■ **SOURCE DATA**:
════
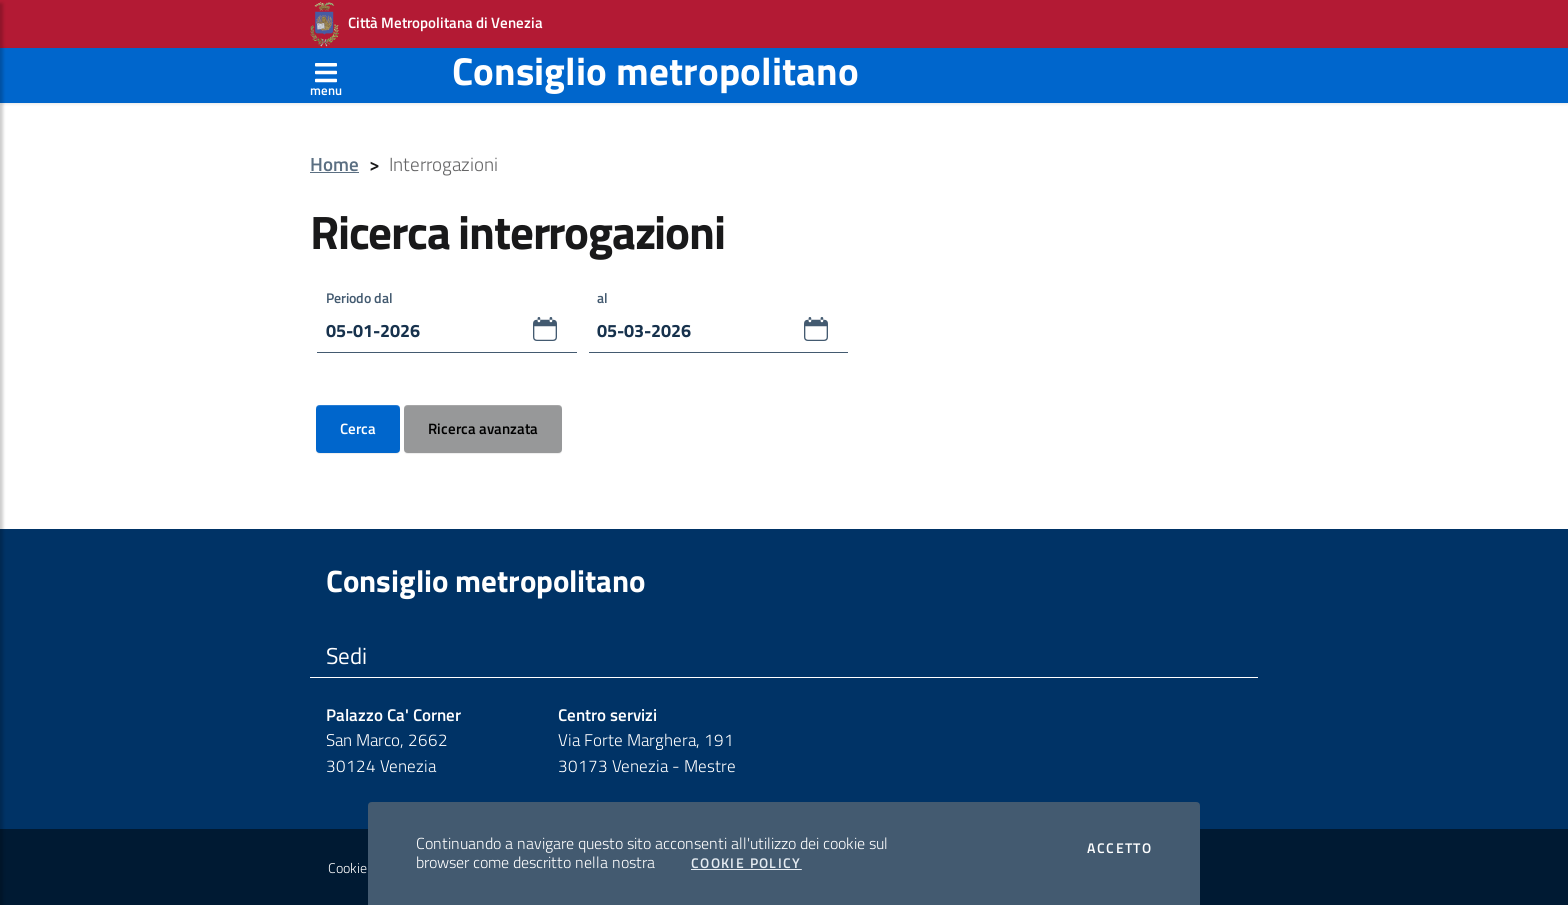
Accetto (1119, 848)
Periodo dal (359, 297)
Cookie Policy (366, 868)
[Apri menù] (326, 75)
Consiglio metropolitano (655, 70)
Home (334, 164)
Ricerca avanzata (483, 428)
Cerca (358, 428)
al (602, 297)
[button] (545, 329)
════
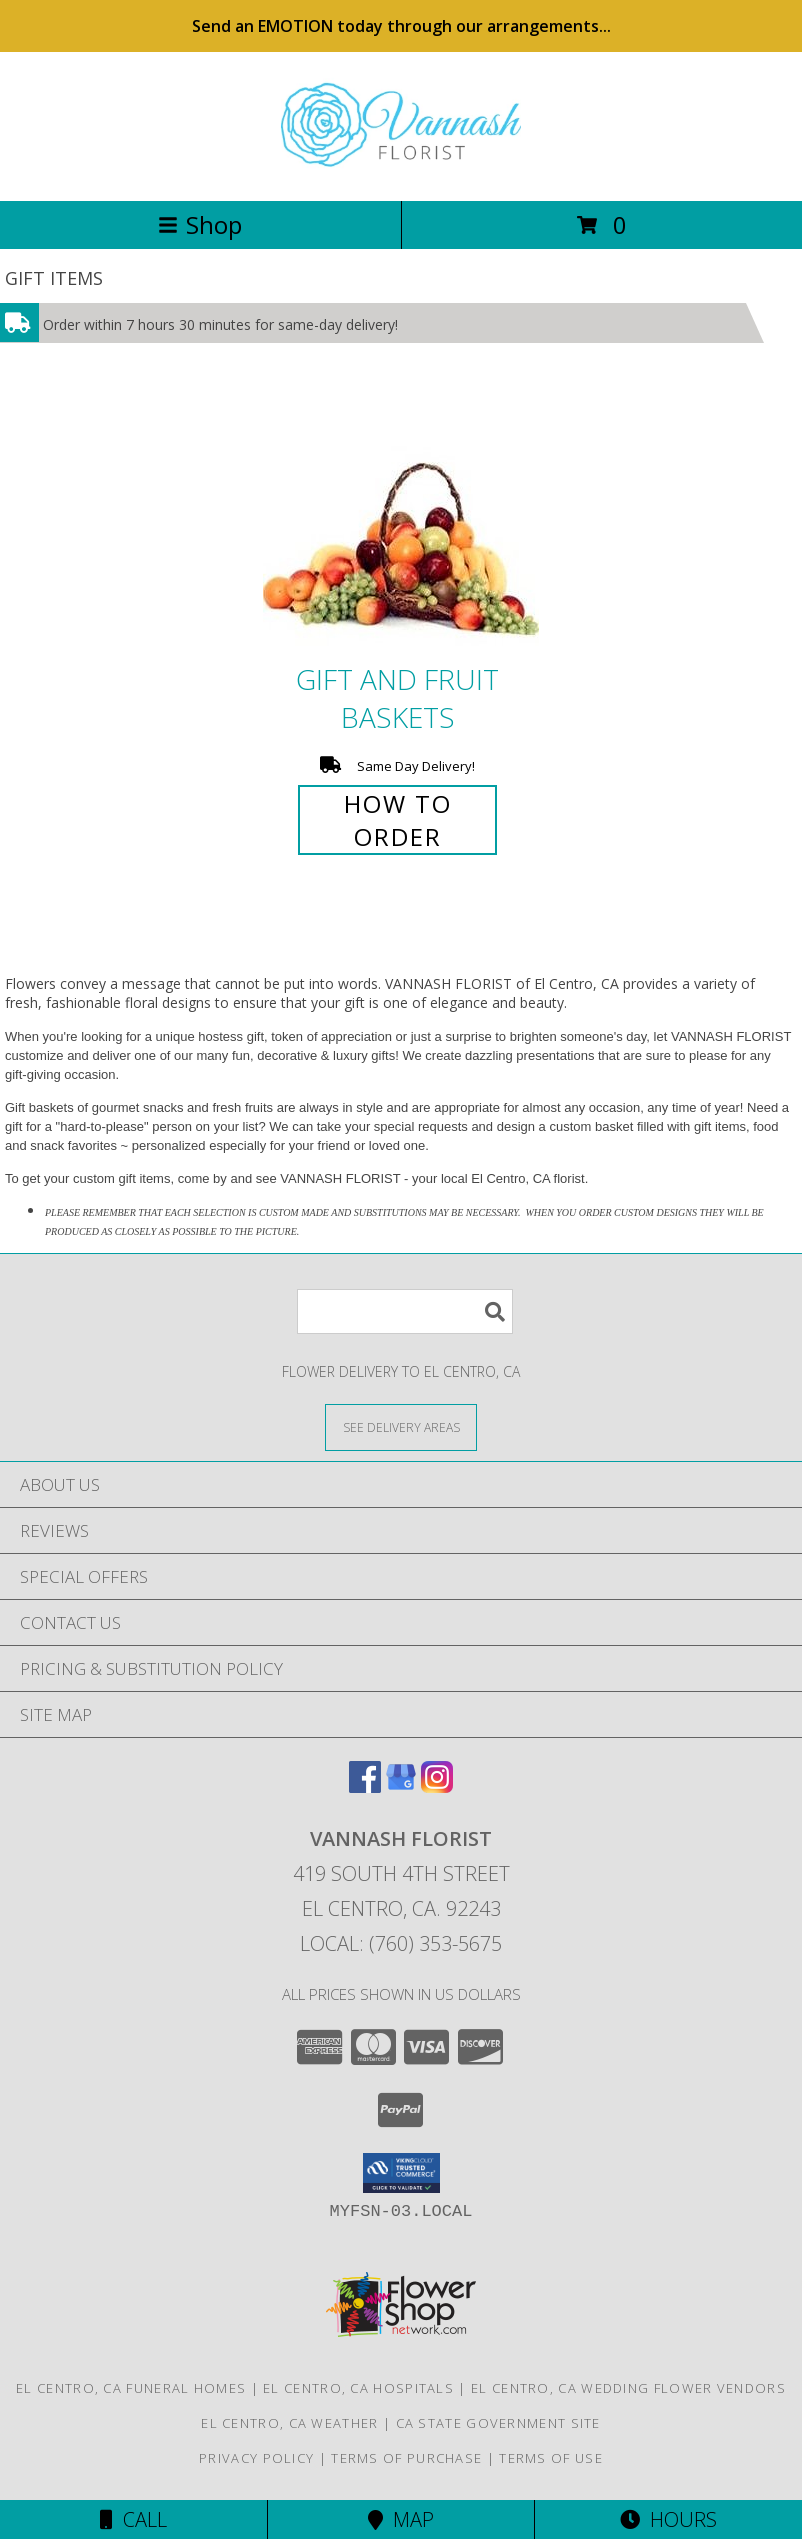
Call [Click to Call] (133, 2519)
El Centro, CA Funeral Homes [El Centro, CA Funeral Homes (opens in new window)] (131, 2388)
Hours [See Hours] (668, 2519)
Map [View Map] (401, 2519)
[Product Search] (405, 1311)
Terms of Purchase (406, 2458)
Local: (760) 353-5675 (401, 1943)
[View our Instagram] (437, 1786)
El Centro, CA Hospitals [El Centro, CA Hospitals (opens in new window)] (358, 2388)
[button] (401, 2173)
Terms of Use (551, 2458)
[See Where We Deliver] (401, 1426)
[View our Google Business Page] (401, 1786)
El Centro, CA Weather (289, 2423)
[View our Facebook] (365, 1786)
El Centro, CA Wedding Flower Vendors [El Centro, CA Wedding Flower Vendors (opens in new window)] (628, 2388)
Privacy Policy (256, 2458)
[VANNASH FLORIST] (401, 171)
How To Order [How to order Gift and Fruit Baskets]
════
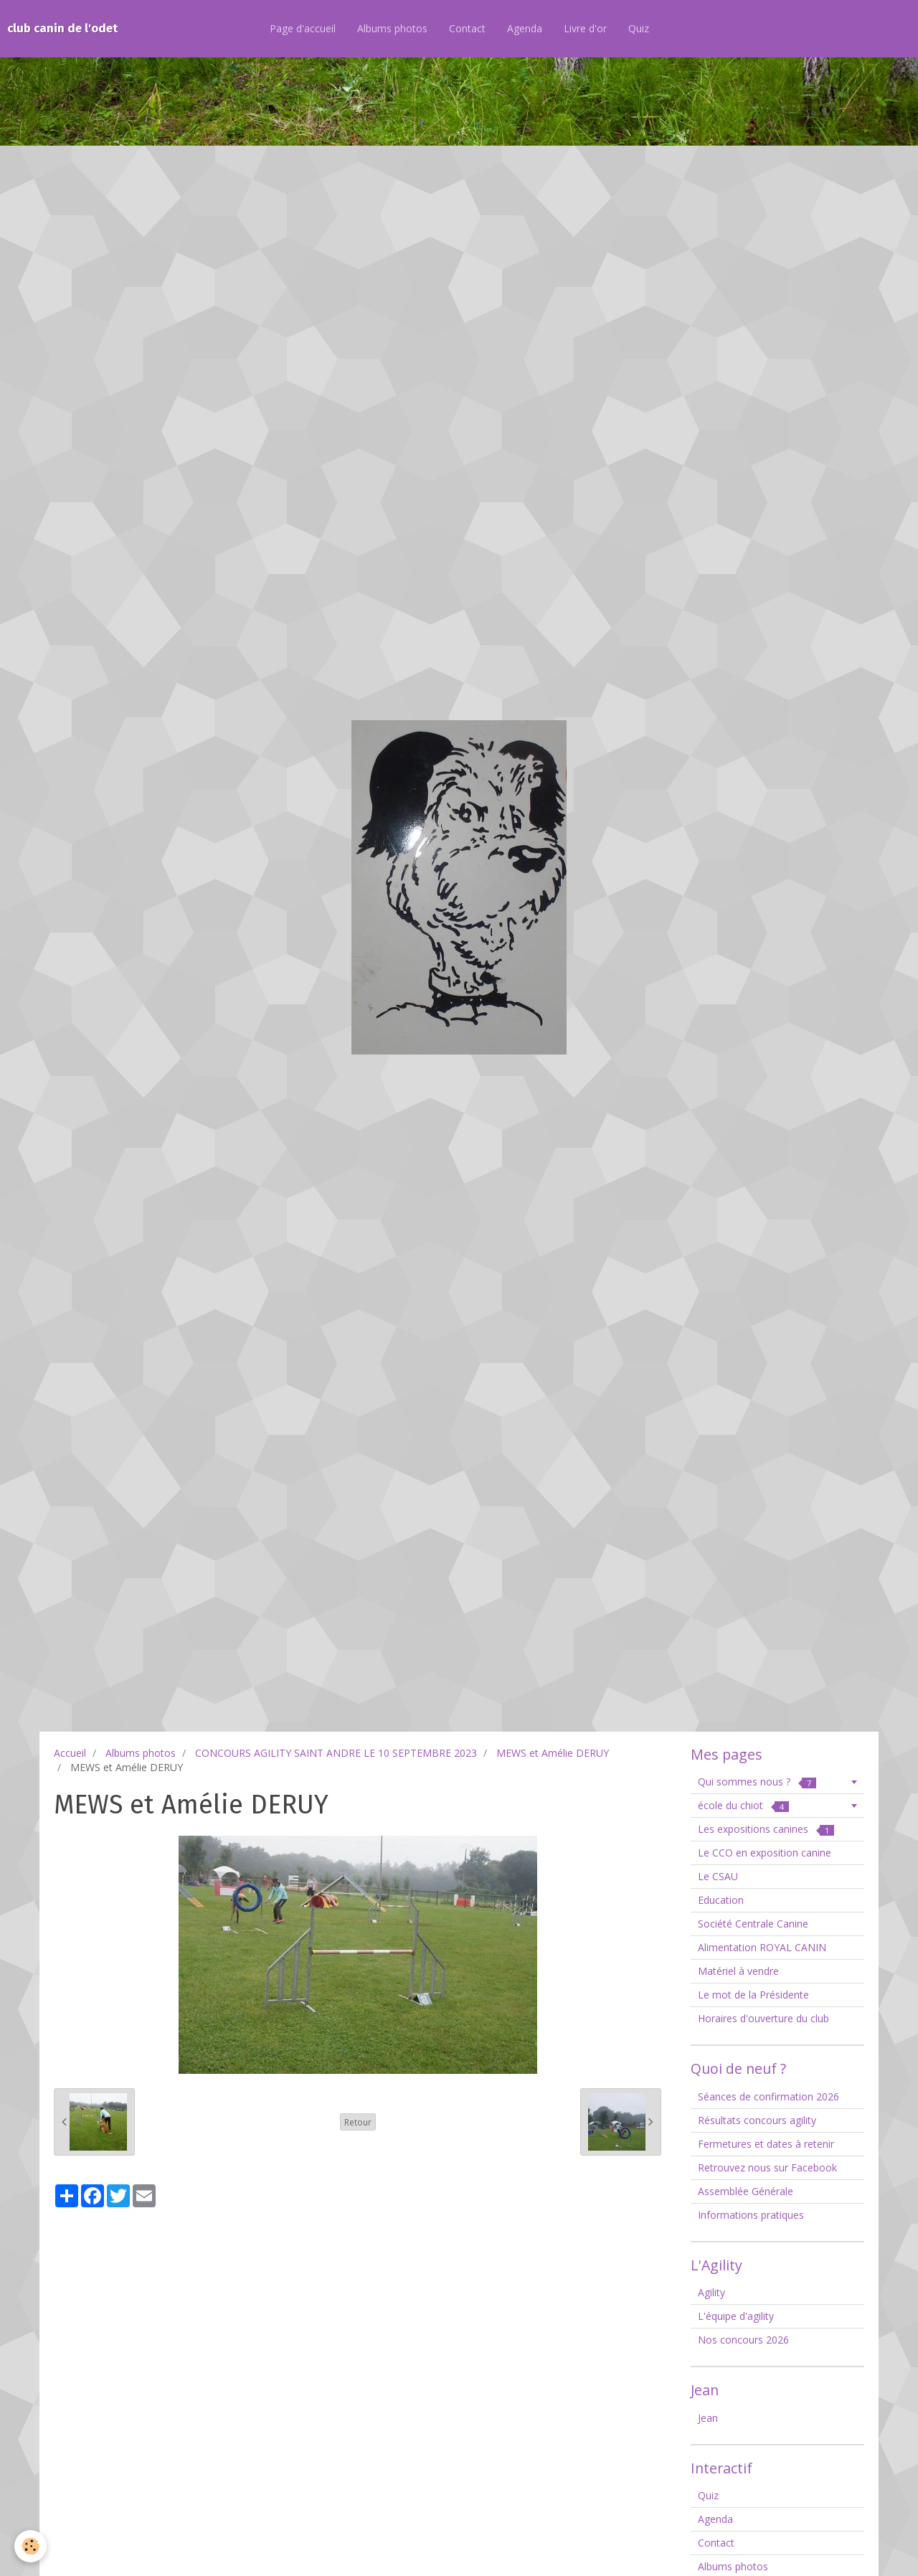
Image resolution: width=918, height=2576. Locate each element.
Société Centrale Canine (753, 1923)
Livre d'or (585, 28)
════
■ **YOUR OBJECTIVE**: Return each line from the material that includes the string "window".

■ **SOLVED PROBLEM**:
El Centro, CA Funeral Homes [El Centro, CA Funeral Homes (opens in new window)] (131, 2388)
El Centro, CA Hospitals [El Centro, CA Hospitals (opens in new window)] (358, 2388)
El Centro, CA Wedding Flower Vendors [El Centro, CA Wedding Flower Vendors (opens in new window)] (628, 2388)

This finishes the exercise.